The protestors are local members of a national organization called Operation Save America. Milford resident Marilyn Carroll led the protest.
According to Carroll, her group is visiting one area high school per month. Last month the anti-abortionists went to Bridgeport schools.
Carroll said the group plans to go to Bunnell High School in October. However, she said it does not have a schedule to adhere to.
High schools are picked on a month-to-month basis, she said.
The group reaches out to high school students, Carroll said, because it believes many teens do not understand what abortion is.
"They go to an abortion clinic and do not realize what they have done until it is too late," she said.
The group also wants to reach teens with its message before they have an abortion so they don't have to suffer the consequences of post-abortion depression.
"We pass out literature that offers other alternatives," said Carroll. "We advocate for abstinence.
"They allow Planned Parenthood into schools," she said. "The kids need to hear the other side." |
-- Article two --
Graphic images upset some
Though some people who were present said the protestors conducted themselves peaceably, they still upset some parents. In addition, a police report and an account Carroll posted online revealed some confrontational moments during the time the group was there.
Along with passing out literature, the group displayed charts of fetal development and graphic photographs of aborted fetuses.
Stratford resident Margaret Stead, the mother of a Stratford High School freshman, said she was extremely upset by those photographs. She said she thought even the protestors' presence outside the school was inappropriate.
"They were in the kids' faces, shoving pamphlets at them," Stead said.
Carroll agreed that the photographs were horrific, but she defended the use of such images.

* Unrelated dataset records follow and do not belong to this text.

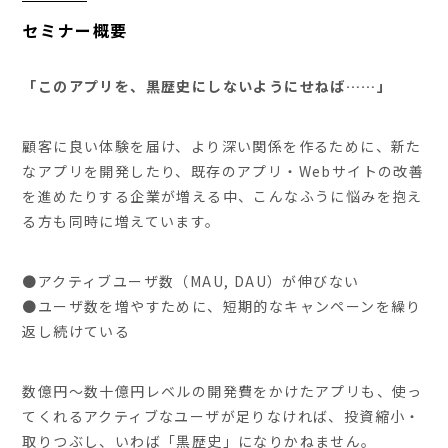
セミナー概要
「このアプリを、黒歴史にしないようにせねば……」
顧客に良い体験を届け、より深い関係を作るために、新た
なアプリを開発したり、既存のアプリ・Webサイトの改善
を進めたりする企業が増える中、こんなふうに悩みを抱え
る方も同時に増えています。
●アクティブユーザ数（MAU, DAU）が伸びない
●ユーザ数を増やすために、短期的なキャンペーンを繰り
返し続けている
数億円〜数十億円レベルの開発費をかけたアプリも、使っ
てくれるアクティブなユーザが足りなければ、投資縮小・
取りつぶし、いわば「黒歴史」になりかねません。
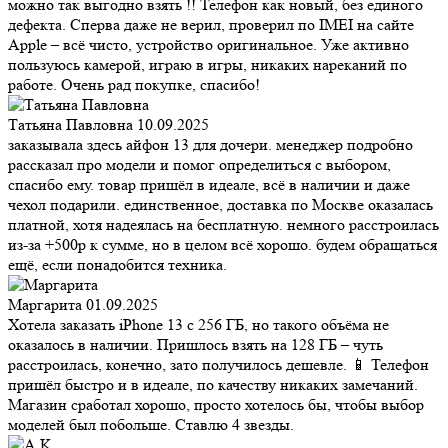
можно так выгодно взять !! Телефон как новый, без единого
дефекта. Сперва даже не верил, проверил по IMEI на сайте
Apple – всё чисто, устройство оригинальное. Уже активно
пользуюсь камерой, играю в игры, никаких нареканий по
работе. Очень рад покупке, спасибо!
Татьяна Павловна
10.09.2025
заказывала здесь айфон 13 для дочери. менеджер подробно
рассказал про модели и помог определиться с выбором,
спасибо ему. товар пришёл в идеале, всё в наличии и даже
чехол подарили. единственное, доставка по Москве оказалась
платной, хотя надеялась на бесплатную. немного расстроилась
из-за +500р к сумме, но в целом всё хорошо. будем обращаться
ещё, если понадобится техника.
Маргарита
01.09.2025
Хотела заказать iPhone 13 с 256 ГБ, но такого объёма не
оказалось в наличии. Пришлось взять на 128 ГБ – чуть
расстроилась, конечно, зато получилось дешевле. 📱 Телефон
пришёл быстро и в идеале, по качеству никаких замечаний.
Магазин сработал хорошо, просто хотелось бы, чтобы выбор
моделей был побольше. Ставлю 4 звезды.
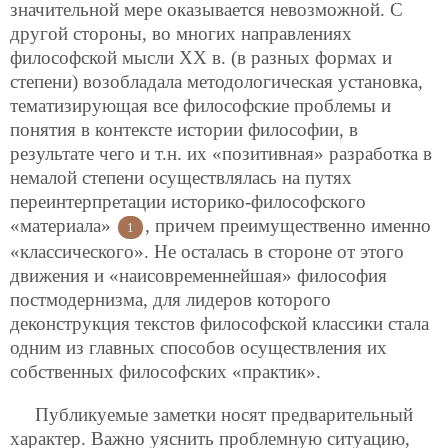
значительной мере оказывается невозможной. С
другой стороны, во многих направлениях
философской мысли ХХ в. (в разных формах и
степени) возобладала методологическая установка,
тематизирующая все философские проблемы и
понятия в контексте истории философии, в
результате чего и т.н. их «позитивная» разработка в
немалой степени осуществлялась на путях
переинтерпретации историко-философского
«материала»
, причем преимущественно именно
1
«классического». Не осталась в стороне от этого
движения и «наисовременнейшая» философия
постмодернизма, для лидеров которого
деконструкция текстов философской классики стала
одним из главных способов осуществления их
собственных философских «практик».
Публикуемые заметки носят предварительный
характер. Важно уяснить проблемную ситуацию,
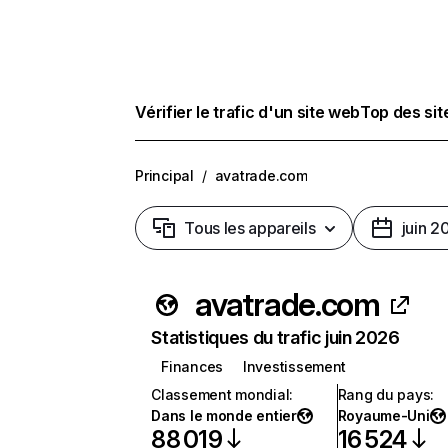
Vérifier le trafic d'un site web
Top des si
Principal
/
avatrade.com
Tous les appareils
juin 2
avatrade.com
Statistiques du trafic juin 2026
Finances
Investissement
Classement mondial
:
Rang du pays
:
Dans le monde entier
Royaume-Uni
88 019
16 524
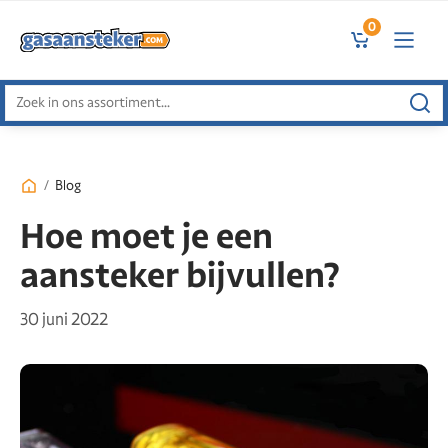
0
Zoeken
naar:
/
Blog
Hoe moet je een
aansteker bijvullen?
30 juni 2022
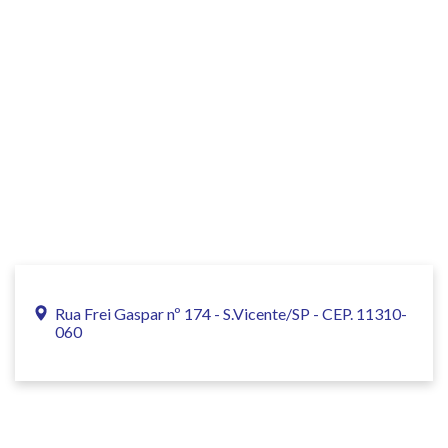
Rua Frei Gaspar nº 174 - S.Vicente/SP - CEP. 11310-
060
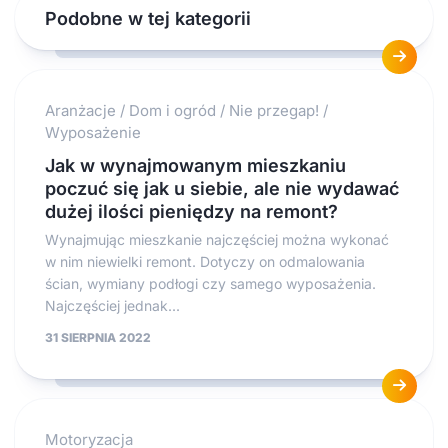
Podobne w tej kategorii
Aranżacje
/
Dom i ogród
/
Nie przegap!
/
Wyposażenie
Jak w wynajmowanym mieszkaniu
poczuć się jak u siebie, ale nie wydawać
dużej ilości pieniędzy na remont?
Wynajmując mieszkanie najczęściej można wykonać
w nim niewielki remont. Dotyczy on odmalowania
ścian, wymiany podłogi czy samego wyposażenia.
Najczęściej jednak...
31 SIERPNIA 2022
Motoryzacja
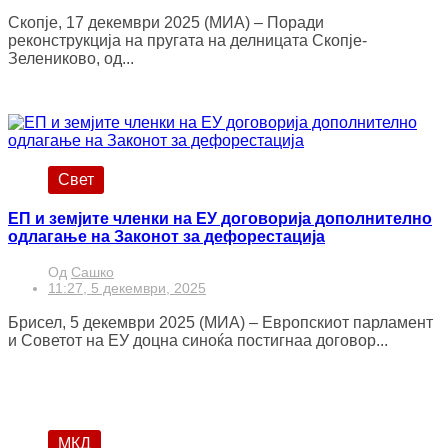
Скопје, 17 декември 2025 (МИА) – Поради
реконструкција на пругата на делницата Скопје-
Зелениково, од...
Свет
ЕП и земјите членки на ЕУ договорија дополнително
одлагање на Законот за дефорестација
Од
Сашко
11:27, 5 декември, 2025
Брисел, 5 декември 2025 (МИА) – Европскиот парламент
и Советот на ЕУ доцна синоќа постигнаа договор...
МКД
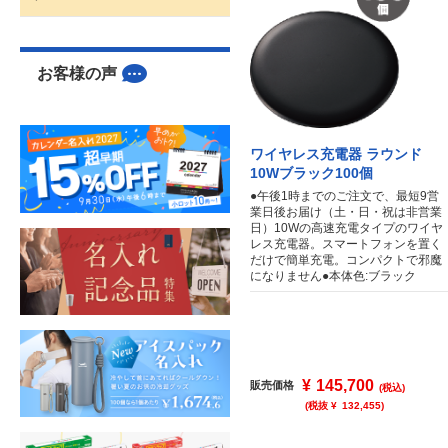
お客様の声
ワイヤレス充電器 ラウンド
10Wブラック100個
●午後1時までのご注文で、最短9営
業日後お届け（土・日・祝は非営業
日）10Wの高速充電タイプのワイヤ
レス充電器。スマートフォンを置く
だけで簡単充電。コンパクトで邪魔
になりません●本体色:ブラック
¥
145,700
販売価格
(税込)
(税抜 ¥
132,455
)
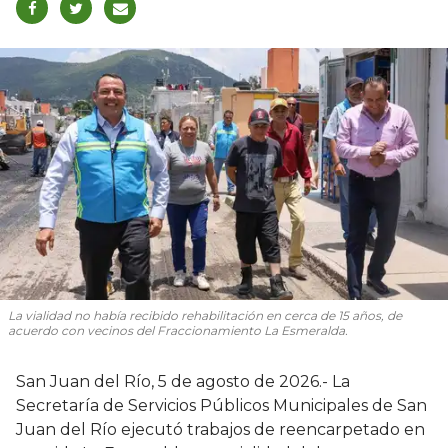
La vialidad no había recibido rehabilitación en cerca de 15 años, de
acuerdo con vecinos del Fraccionamiento La Esmeralda.
San Juan del Río, 5 de agosto de 2026.- La
Secretaría de Servicios Públicos Municipales de San
Juan del Río ejecutó trabajos de reencarpetado en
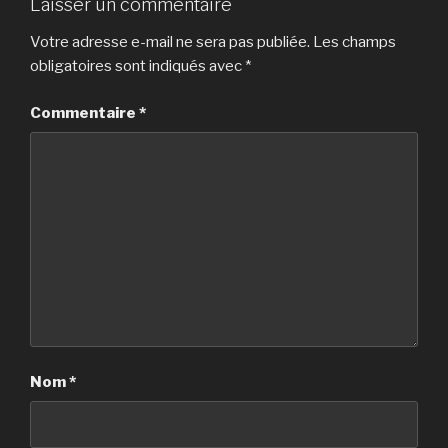
Laisser un commentaire
Votre adresse e-mail ne sera pas publiée.
Les champs
obligatoires sont indiqués avec
*
Commentaire
*
Nom
*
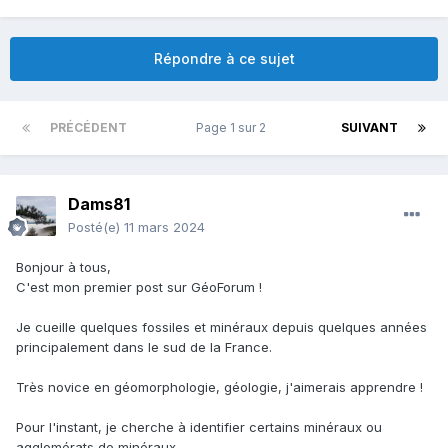
Répondre à ce sujet
PRÉCÉDENT
Page 1 sur 2
SUIVANT
Dams81
Posté(e)
11 mars 2024
Bonjour à tous,
C'est mon premier post sur GéoForum !
Je cueille quelques fossiles et minéraux depuis quelques années
principalement dans le sud de la France.
Très novice en géomorphologie, géologie, j'aimerais apprendre !
Pour l'instant, je cherche à identifier certains minéraux ou
agglomérats de minéraux.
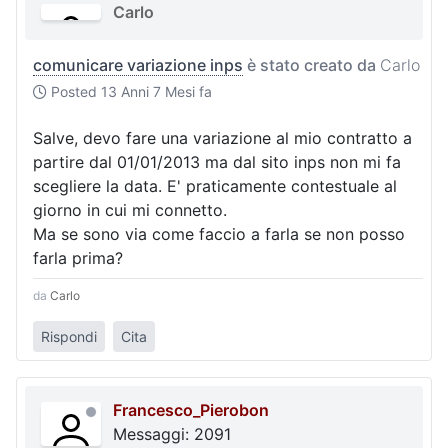
Carlo
comunicare variazione inps
è stato creato da
Carlo
Posted
13 Anni 7 Mesi fa
Salve, devo fare una variazione al mio contratto a
partire dal 01/01/2013 ma dal sito inps non mi fa
scegliere la data. E' praticamente contestuale al
giorno in cui mi connetto.
Ma se sono via come faccio a farla se non posso
farla prima?
da
Carlo
Rispondi
Cita
Francesco_Pierobon
Messaggi: 2091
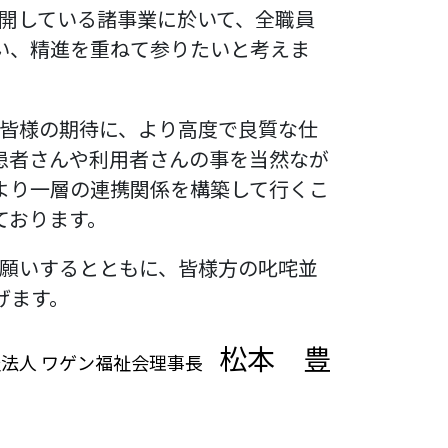
開している諸事業に於いて、全職員
い、精進を重ねて参りたいと考えま
皆様の期待に、より高度で良質な仕
患者さんや利用者さんの事を当然なが
より一層の連携関係を構築して行くこ
ております。
願いするとともに、皆様方の叱咤並
げます。
松本 豊
法人 ワゲン福祉会理事長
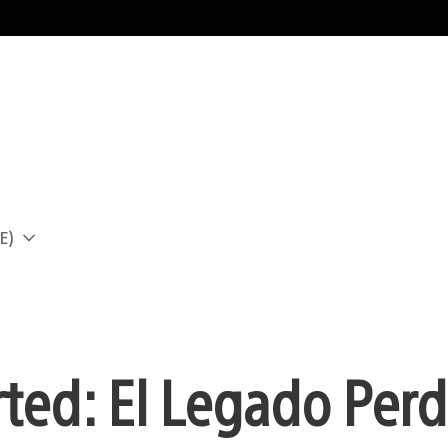
E)
a
ted: El Legado Perd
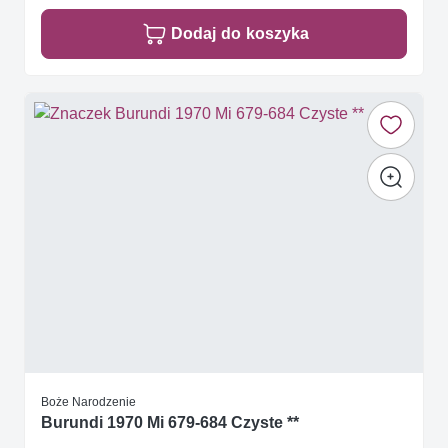
Dodaj do koszyka
Boże Narodzenie
Burundi 1970 Mi 679-684 Czyste **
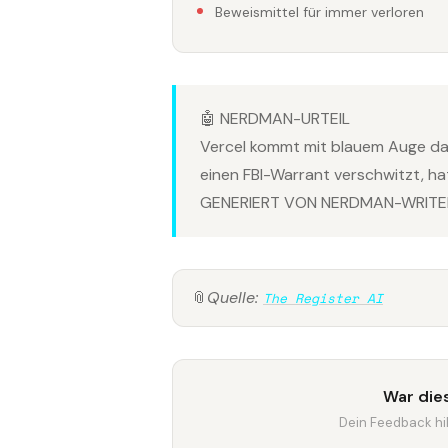
Beweismittel für immer verloren
🤖 NERDMAN-URTEIL
Vercel kommt mit blauem Auge da
einen FBI-Warrant verschwitzt, h
GENERIERT VON NERDMAN-WRITER
📎
Quelle:
The Register AI
War dies
Dein Feedback hilf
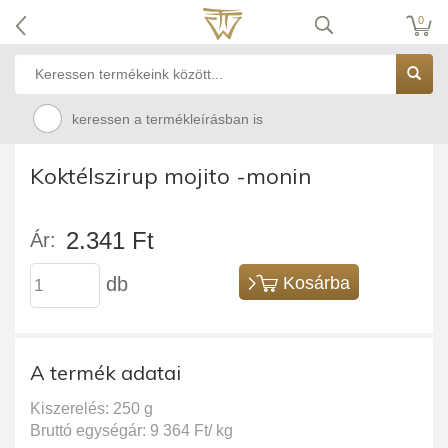
0
keressen a termékleírásban is
Koktélszirup mojito -monin
2.341 Ft
Ár:
db
Kosárba
A termék adatai
Kiszerelés: 250 g
Bruttó egységár: 9 364 Ft/ kg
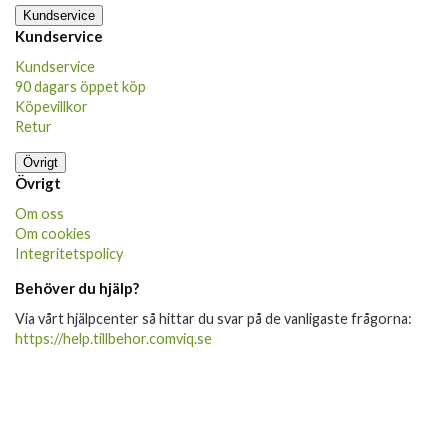
Kundservice
Kundservice
Kundservice
90 dagars öppet köp
Köpevillkor
Retur
Övrigt
Övrigt
Om oss
Om cookies
Integritetspolicy
Behöver du hjälp?
Via vårt hjälpcenter så hittar du svar på de vanligaste frågorna:
https://help.tillbehor.comviq.se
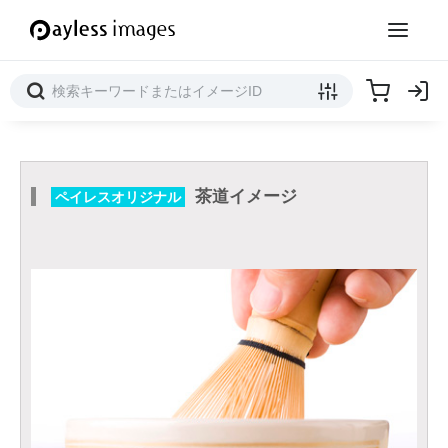
茶道イメージ
ペイレスオリジナル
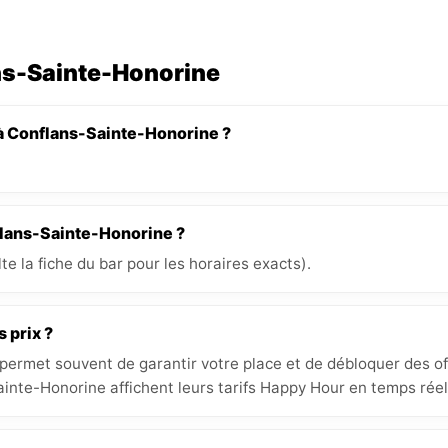
ans-Sainte-Honorine
 à Conflans-Sainte-Honorine ?
nflans-Sainte-Honorine ?
e la fiche du bar pour les horaires exacts).
s prix ?
 permet souvent de garantir votre place et de débloquer des off
inte-Honorine affichent leurs tarifs Happy Hour en temps réel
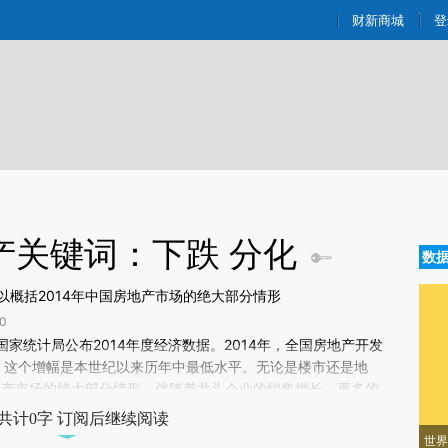
aixin.com/QTN9S65S](https://a.caixin.com/QTN9S65S
财新商城
登
地产关键词：下跌 分化
数
概括2014年中国房地产市场的绝大部分情形
0
新文章[https://a.caixin.com/SQcCbbXE]
，国家统计局公布2014年度经济数据。2014年，全国房地产开发
cCbbXE)提炼总结而成，可能与原文真实意图存在偏差。不代表财新观点和立
9%。这个增幅是本世纪以来历年中最低水平。无论是楼市还是地
验。
房地产市场的绝大部分情形。伴随着龙头企业的销售增长，更多的
共计0字 订阅后继续阅读
世界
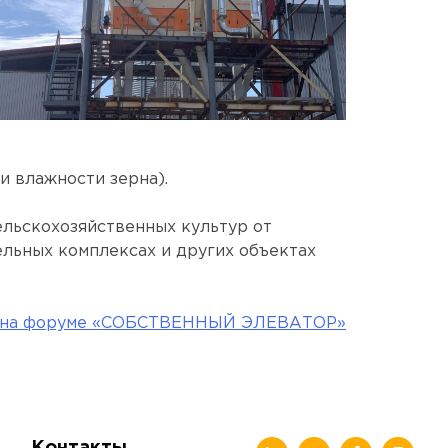
и влажности зерна).
ельскохозяйственных культур от
ельных комплексах и других объектах
S на форуме «СОБСТВЕННЫЙ ЭЛЕВАТОР»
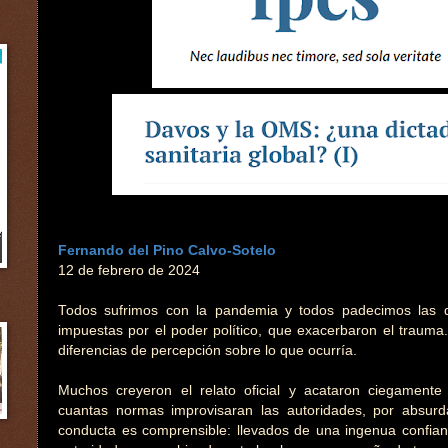
Fernando del Pino Calvo-Sotelo
12 de febrero de 2024
Todos sufrimos con la pandemia y todos padecimos las di
impuestas por el poder político, que exacerbaron el trauma
diferencias de percepción sobre lo que ocurría.
Muchos creyeron el relato oficial y acataron ciegamente (i
cuantas normas improvisaran las autoridades, por absurd
conducta es comprensible: llevados de una ingenua confianz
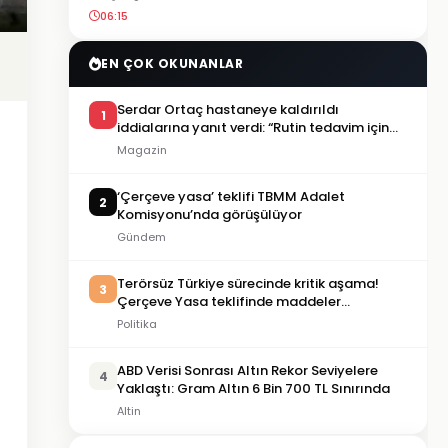
06:15
EN ÇOK OKUNANLAR
Serdar Ortaç hastaneye kaldırıldı
1
iddialarına yanıt verdi: “Rutin tedavim için
buradayım”
Magazin
‘Çerçeve yasa’ teklifi TBMM Adalet
2
Komisyonu’nda görüşülüyor
Gündem
Terörsüz Türkiye sürecinde kritik aşama!
3
Çerçeve Yasa teklifinde maddeler
görüşülmeye başlandı
Politika
ABD Verisi Sonrası Altın Rekor Seviyelere
4
Yaklaştı: Gram Altın 6 Bin 700 TL Sınırında
Altin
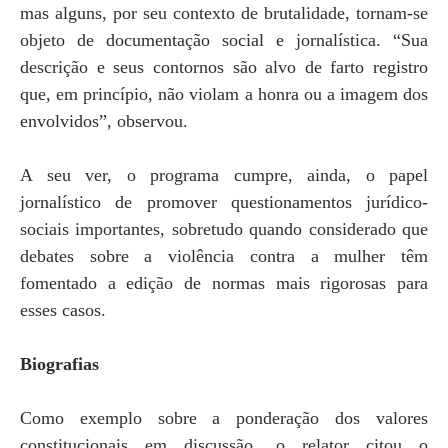
mas alguns, por seu contexto de brutalidade, tornam-se
objeto de documentação social e jornalística. “Sua
descrição e seus contornos são alvo de farto registro
que, em princípio, não violam a honra ou a imagem dos
envolvidos”, observou.
A seu ver, o programa cumpre, ainda, o papel
jornalístico de promover questionamentos jurídico-
sociais importantes, sobretudo quando considerado que
debates sobre a violência contra a mulher têm
fomentado a edição de normas mais rigorosas para
esses casos.
Biografias
Como exemplo sobre a ponderação dos valores
constitucionais em discussão, o relator citou o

"We are trying to expose it because we want it to end," she said. "People should be upset by those pictures. If it is something so horrible that no one would even want to look at it, then no one should be doing it." |
-- Article three --
Group gave notice
Administrative Police Captain Harvey Maxwell said Carroll's group called in advance to alert police of their intended presence.
"We all held our breath when they called because we know this is a real hot-button issue and some parents would be unhappy," he said.
Principal Hatch said the protestors forewarned the school as well.
"[The protestors] were well within their First Amendment rights and conducted themselves in a forthright manner," he said.
Hatch said the students were not impeded on their way into school.
School Resource Officer Shawn Farmer, who is assigned to Stratford High School, said he and two other officers were at the school the morning of the protests.
"They were peaceful protestors," he said. "They did not come on school grounds and they were not confrontational."
Farmer said that once the students had all entered the building, the protestors left. He estimated that the protestors were at the school for about 15 minutes.
According to the Operation Save America website, the organization's purpose is to "take up the cause of the preborn children in the name of Jesus Christ."
Local members, including Carroll, have been known to protest outside area abortion clinics such as the Summit Women's Center in Bridgeport.
The group's website also advocates against homosexuality and the religion of Islam.